[[ Input data open ]]

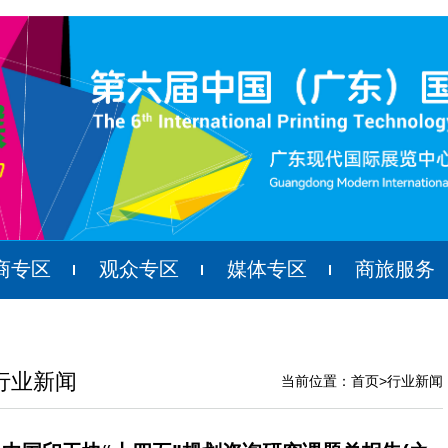
商专区
观众专区
媒体专区
商旅服务
行业新闻
当前位置：
首页
>
行业新闻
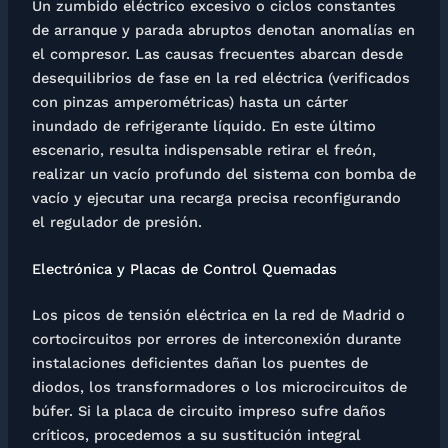
Un zumbido eléctrico excesivo o ciclos constantes
de arranque y parada abruptos denotan anomalías en
el compresor. Las causas frecuentes abarcan desde
desequilibrios de fase en la red eléctrica (verificados
con pinzas amperométricas) hasta un cárter
inundado de refrigerante líquido. En este último
escenario, resulta indispensable retirar el freón,
realizar un vacío profundo del sistema con bomba de
vacío y ejecutar una recarga precisa reconfigurando
el regulador de presión.
Electrónica y Placas de Control Quemadas
Los picos de tensión eléctrica en la red de Madrid o
cortocircuitos por errores de interconexión durante
instalaciones deficientes dañan los puentes de
diodos, los transformadores o los microcircuitos de
búfer. Si la placa de circuito impreso sufre daños
críticos, procedemos a su sustitución integral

[[ Input data closed ]]

• [Work item]: The records above are to be copied exactly, with no pictures carried over.

• [Output below]:
商专区
观众专区
媒体专区
商旅服务
行业新闻
当前位置：
首页
>
行业新闻
Un zumbido eléctrico excesivo o ciclos constantes
de arranque y parada abruptos denotan anomalías en
el compresor. Las causas frecuentes abarcan desde
desequilibrios de fase en la red eléctrica (verificados
con pinzas amperométricas) hasta un cárter
inundado de refrigerante líquido. En este último
escenario, resulta indispensable retirar el freón,
realizar un vacío profundo del sistema con bomba de
vacío y ejecutar una recarga precisa reconfigurando
el regulador de presión.
Electrónica y Placas de Control Quemadas
Los picos de tensión eléctrica en la red de Madrid o
cortocircuitos por errores de interconexión durante
instalaciones deficientes dañan los puentes de
diodos, los transformadores o los microcircuitos de
búfer. Si la placa de circuito impreso sufre daños
críticos, procedemos a su sustitución integral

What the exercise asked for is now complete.